[Bounding box prediction data]
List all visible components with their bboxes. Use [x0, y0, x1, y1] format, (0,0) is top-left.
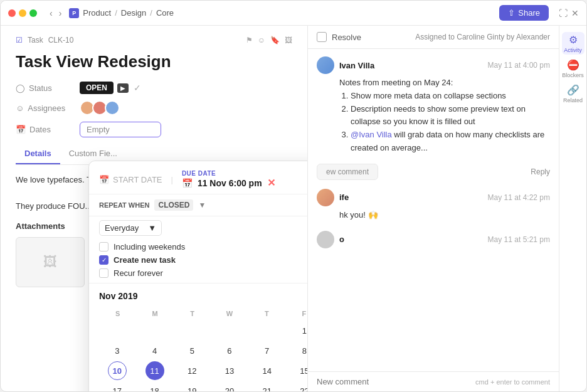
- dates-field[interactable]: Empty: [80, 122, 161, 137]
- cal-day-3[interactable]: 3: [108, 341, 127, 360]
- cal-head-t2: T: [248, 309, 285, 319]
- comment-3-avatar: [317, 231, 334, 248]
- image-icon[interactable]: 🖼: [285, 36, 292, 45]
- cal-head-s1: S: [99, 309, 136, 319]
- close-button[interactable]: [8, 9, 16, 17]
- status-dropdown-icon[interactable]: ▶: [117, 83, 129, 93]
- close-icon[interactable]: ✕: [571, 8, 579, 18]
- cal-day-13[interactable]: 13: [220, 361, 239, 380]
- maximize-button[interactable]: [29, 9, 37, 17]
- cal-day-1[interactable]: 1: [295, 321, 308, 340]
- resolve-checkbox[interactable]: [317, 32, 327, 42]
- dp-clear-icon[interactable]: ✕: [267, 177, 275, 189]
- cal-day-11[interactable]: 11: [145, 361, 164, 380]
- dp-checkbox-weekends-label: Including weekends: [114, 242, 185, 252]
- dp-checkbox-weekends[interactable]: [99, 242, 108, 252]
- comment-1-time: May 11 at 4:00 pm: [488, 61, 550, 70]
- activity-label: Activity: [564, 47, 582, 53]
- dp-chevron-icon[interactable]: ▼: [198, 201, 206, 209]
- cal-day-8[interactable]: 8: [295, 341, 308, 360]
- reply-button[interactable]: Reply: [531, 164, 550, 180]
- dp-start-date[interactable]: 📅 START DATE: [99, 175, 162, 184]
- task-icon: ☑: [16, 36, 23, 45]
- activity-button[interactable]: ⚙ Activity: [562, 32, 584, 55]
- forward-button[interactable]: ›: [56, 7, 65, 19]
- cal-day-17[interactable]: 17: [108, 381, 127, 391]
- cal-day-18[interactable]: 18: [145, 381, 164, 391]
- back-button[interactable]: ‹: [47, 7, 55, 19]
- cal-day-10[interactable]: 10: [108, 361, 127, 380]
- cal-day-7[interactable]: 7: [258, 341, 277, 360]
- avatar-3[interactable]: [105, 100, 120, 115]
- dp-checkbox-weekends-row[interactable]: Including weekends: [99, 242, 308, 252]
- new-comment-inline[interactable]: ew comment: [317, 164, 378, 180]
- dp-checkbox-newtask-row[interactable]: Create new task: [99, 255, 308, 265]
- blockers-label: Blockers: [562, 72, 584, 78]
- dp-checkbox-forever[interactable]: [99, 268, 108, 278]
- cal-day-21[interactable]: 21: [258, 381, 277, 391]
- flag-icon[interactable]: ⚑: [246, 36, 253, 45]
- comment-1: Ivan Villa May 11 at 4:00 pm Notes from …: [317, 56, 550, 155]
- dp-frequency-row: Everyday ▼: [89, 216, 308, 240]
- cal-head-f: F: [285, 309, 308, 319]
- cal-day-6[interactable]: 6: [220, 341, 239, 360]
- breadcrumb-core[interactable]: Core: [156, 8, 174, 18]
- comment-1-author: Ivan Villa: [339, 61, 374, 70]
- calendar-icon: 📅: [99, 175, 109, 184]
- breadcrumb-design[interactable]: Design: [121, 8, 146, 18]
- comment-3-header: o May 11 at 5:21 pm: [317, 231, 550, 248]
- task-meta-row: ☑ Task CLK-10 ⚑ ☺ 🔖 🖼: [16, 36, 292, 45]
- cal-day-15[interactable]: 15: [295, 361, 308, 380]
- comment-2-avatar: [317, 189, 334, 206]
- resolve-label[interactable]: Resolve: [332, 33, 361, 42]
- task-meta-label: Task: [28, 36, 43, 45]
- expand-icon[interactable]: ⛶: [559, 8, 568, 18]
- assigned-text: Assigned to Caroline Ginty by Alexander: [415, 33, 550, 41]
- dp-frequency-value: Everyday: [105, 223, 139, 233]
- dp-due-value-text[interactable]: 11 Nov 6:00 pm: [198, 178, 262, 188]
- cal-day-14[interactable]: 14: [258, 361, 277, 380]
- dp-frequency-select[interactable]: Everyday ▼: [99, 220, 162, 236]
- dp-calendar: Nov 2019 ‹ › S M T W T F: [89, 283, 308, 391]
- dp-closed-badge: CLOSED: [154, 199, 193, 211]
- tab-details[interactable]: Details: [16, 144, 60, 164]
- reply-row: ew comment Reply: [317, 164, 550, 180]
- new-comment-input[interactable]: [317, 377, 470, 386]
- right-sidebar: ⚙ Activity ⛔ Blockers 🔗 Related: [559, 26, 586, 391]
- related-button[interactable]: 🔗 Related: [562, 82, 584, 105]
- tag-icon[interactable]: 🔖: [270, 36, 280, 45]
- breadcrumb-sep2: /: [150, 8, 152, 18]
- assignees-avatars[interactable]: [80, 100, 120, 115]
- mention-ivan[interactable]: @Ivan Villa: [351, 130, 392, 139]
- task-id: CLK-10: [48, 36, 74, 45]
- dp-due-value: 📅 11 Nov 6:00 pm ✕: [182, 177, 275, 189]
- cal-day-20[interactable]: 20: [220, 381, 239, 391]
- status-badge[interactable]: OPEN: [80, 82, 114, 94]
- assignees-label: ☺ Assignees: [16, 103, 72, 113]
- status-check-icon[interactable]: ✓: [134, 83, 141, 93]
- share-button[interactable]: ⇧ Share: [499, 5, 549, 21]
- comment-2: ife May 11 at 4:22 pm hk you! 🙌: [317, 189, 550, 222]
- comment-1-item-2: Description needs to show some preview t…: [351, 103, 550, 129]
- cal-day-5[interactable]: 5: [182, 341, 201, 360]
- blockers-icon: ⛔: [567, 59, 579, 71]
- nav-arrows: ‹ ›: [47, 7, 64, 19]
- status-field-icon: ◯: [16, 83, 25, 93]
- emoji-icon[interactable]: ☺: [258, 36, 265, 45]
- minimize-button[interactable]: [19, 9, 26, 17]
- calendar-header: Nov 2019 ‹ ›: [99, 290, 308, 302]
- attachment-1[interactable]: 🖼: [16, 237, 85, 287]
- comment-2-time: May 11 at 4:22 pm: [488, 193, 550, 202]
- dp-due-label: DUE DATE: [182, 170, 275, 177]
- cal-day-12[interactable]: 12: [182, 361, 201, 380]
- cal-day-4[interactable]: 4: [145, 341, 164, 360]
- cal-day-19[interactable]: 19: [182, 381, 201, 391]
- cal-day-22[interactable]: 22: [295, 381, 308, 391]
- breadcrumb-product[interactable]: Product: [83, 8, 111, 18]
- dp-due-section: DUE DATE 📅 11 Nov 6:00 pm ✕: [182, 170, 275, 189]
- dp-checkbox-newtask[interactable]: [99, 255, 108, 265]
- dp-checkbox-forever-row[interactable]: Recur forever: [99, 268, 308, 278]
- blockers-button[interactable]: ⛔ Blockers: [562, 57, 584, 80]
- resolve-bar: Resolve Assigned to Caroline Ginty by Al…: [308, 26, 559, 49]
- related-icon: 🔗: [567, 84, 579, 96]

# THE TASK:
A faithful copy of the data is required: each word kept, each picture omitted.

# SOLUTION:
List all visible components with their bboxes. Use [x0, y0, x1, y1] format, (0,0) is top-left.
- dates-field[interactable]: Empty: [80, 122, 161, 137]
- cal-day-3[interactable]: 3: [108, 341, 127, 360]
- cal-head-t2: T: [248, 309, 285, 319]
- comment-3-avatar: [317, 231, 334, 248]
- image-icon[interactable]: 🖼: [285, 36, 292, 45]
- cal-head-s1: S: [99, 309, 136, 319]
- close-button[interactable]: [8, 9, 16, 17]
- status-dropdown-icon[interactable]: ▶: [117, 83, 129, 93]
- close-icon[interactable]: ✕: [571, 8, 579, 18]
- cal-day-13[interactable]: 13: [220, 361, 239, 380]
- maximize-button[interactable]: [29, 9, 37, 17]
- cal-day-1[interactable]: 1: [295, 321, 308, 340]
- resolve-checkbox[interactable]: [317, 32, 327, 42]
- dp-clear-icon[interactable]: ✕: [267, 177, 275, 189]
- cal-day-11[interactable]: 11: [145, 361, 164, 380]
- dp-checkbox-weekends-label: Including weekends: [114, 242, 185, 252]
- dp-checkbox-weekends[interactable]: [99, 242, 108, 252]
- comment-1-time: May 11 at 4:00 pm: [488, 61, 550, 70]
- activity-label: Activity: [564, 47, 582, 53]
- dp-chevron-icon[interactable]: ▼: [198, 201, 206, 209]
- cal-day-8[interactable]: 8: [295, 341, 308, 360]
- reply-button[interactable]: Reply: [531, 164, 550, 180]
- dp-start-date[interactable]: 📅 START DATE: [99, 175, 162, 184]
- task-icon: ☑: [16, 36, 23, 45]
- activity-button[interactable]: ⚙ Activity: [562, 32, 584, 55]
- forward-button[interactable]: ›: [56, 7, 65, 19]
- cal-day-17[interactable]: 17: [108, 381, 127, 391]
- cal-day-18[interactable]: 18: [145, 381, 164, 391]
- back-button[interactable]: ‹: [47, 7, 55, 19]
- cal-day-10[interactable]: 10: [108, 361, 127, 380]
- cal-day-7[interactable]: 7: [258, 341, 277, 360]
- avatar-3[interactable]: [105, 100, 120, 115]
- dp-checkbox-weekends-row[interactable]: Including weekends: [99, 242, 308, 252]
- new-comment-inline[interactable]: ew comment: [317, 164, 378, 180]
- dp-checkbox-newtask-row[interactable]: Create new task: [99, 255, 308, 265]
- blockers-label: Blockers: [562, 72, 584, 78]
- dp-checkbox-forever[interactable]: [99, 268, 108, 278]
- cal-day-21[interactable]: 21: [258, 381, 277, 391]
- flag-icon[interactable]: ⚑: [246, 36, 253, 45]
- comment-1: Ivan Villa May 11 at 4:00 pm Notes from …: [317, 56, 550, 155]
- dp-frequency-row: Everyday ▼: [89, 216, 308, 240]
- cal-head-f: F: [285, 309, 308, 319]
- cal-day-6[interactable]: 6: [220, 341, 239, 360]
- breadcrumb-core[interactable]: Core: [156, 8, 174, 18]
- comment-1-author: Ivan Villa: [339, 61, 374, 70]
- calendar-icon: 📅: [99, 175, 109, 184]
- breadcrumb-design[interactable]: Design: [121, 8, 146, 18]
- comment-3-header: o May 11 at 5:21 pm: [317, 231, 550, 248]
- task-meta-row: ☑ Task CLK-10 ⚑ ☺ 🔖 🖼: [16, 36, 292, 45]
- cal-day-15[interactable]: 15: [295, 361, 308, 380]
- comment-2-avatar: [317, 189, 334, 206]
- resolve-label[interactable]: Resolve: [332, 33, 361, 42]
- task-meta-label: Task: [28, 36, 43, 45]
- expand-icon[interactable]: ⛶: [559, 8, 568, 18]
- assigned-text: Assigned to Caroline Ginty by Alexander: [415, 33, 550, 41]
- dp-frequency-value: Everyday: [105, 223, 139, 233]
- dp-due-value-text[interactable]: 11 Nov 6:00 pm: [198, 178, 262, 188]
- cal-day-14[interactable]: 14: [258, 361, 277, 380]
- dp-frequency-select[interactable]: Everyday ▼: [99, 220, 162, 236]
- dp-calendar: Nov 2019 ‹ › S M T W T F: [89, 283, 308, 391]
- dp-closed-badge: CLOSED: [154, 199, 193, 211]
- tab-details[interactable]: Details: [16, 144, 60, 164]
- reply-row: ew comment Reply: [317, 164, 550, 180]
- new-comment-input[interactable]: [317, 377, 470, 386]
- right-sidebar: ⚙ Activity ⛔ Blockers 🔗 Related: [559, 26, 586, 391]
- related-button[interactable]: 🔗 Related: [562, 82, 584, 105]
- tag-icon[interactable]: 🔖: [270, 36, 280, 45]
- breadcrumb-sep2: /: [150, 8, 152, 18]
- assignees-avatars[interactable]: [80, 100, 120, 115]
- mention-ivan[interactable]: @Ivan Villa: [351, 130, 392, 139]
- task-id: CLK-10: [48, 36, 74, 45]
- dp-due-value: 📅 11 Nov 6:00 pm ✕: [182, 177, 275, 189]
- cal-day-20[interactable]: 20: [220, 381, 239, 391]
- status-badge[interactable]: OPEN: [80, 82, 114, 94]
- assignees-label: ☺ Assignees: [16, 103, 72, 113]
- status-check-icon[interactable]: ✓: [134, 83, 141, 93]
- share-button[interactable]: ⇧ Share: [499, 5, 549, 21]
- comment-2: ife May 11 at 4:22 pm hk you! 🙌: [317, 189, 550, 222]
- comment-1-item-2: Description needs to show some preview t…: [351, 103, 550, 129]
- cal-day-5[interactable]: 5: [182, 341, 201, 360]
- blockers-icon: ⛔: [567, 59, 579, 71]
- nav-arrows: ‹ ›: [47, 7, 64, 19]
- status-field-icon: ◯: [16, 83, 25, 93]
- emoji-icon[interactable]: ☺: [258, 36, 265, 45]
- minimize-button[interactable]: [19, 9, 26, 17]
- calendar-header: Nov 2019 ‹ ›: [99, 290, 308, 302]
- attachment-1[interactable]: 🖼: [16, 237, 85, 287]
- comment-2-time: May 11 at 4:22 pm: [488, 193, 550, 202]
- dp-due-label: DUE DATE: [182, 170, 275, 177]
- cal-day-12[interactable]: 12: [182, 361, 201, 380]
- cal-day-4[interactable]: 4: [145, 341, 164, 360]
- cal-day-19[interactable]: 19: [182, 381, 201, 391]
- cal-day-22[interactable]: 22: [295, 381, 308, 391]
- breadcrumb-product[interactable]: Product: [83, 8, 111, 18]
- dp-due-section: DUE DATE 📅 11 Nov 6:00 pm ✕: [182, 170, 275, 189]
- dp-checkbox-newtask[interactable]: [99, 255, 108, 265]
- dp-checkbox-forever-row[interactable]: Recur forever: [99, 268, 308, 278]
- blockers-button[interactable]: ⛔ Blockers: [562, 57, 584, 80]
- resolve-bar: Resolve Assigned to Caroline Ginty by Al…: [308, 26, 559, 49]
- related-icon: 🔗: [567, 84, 579, 96]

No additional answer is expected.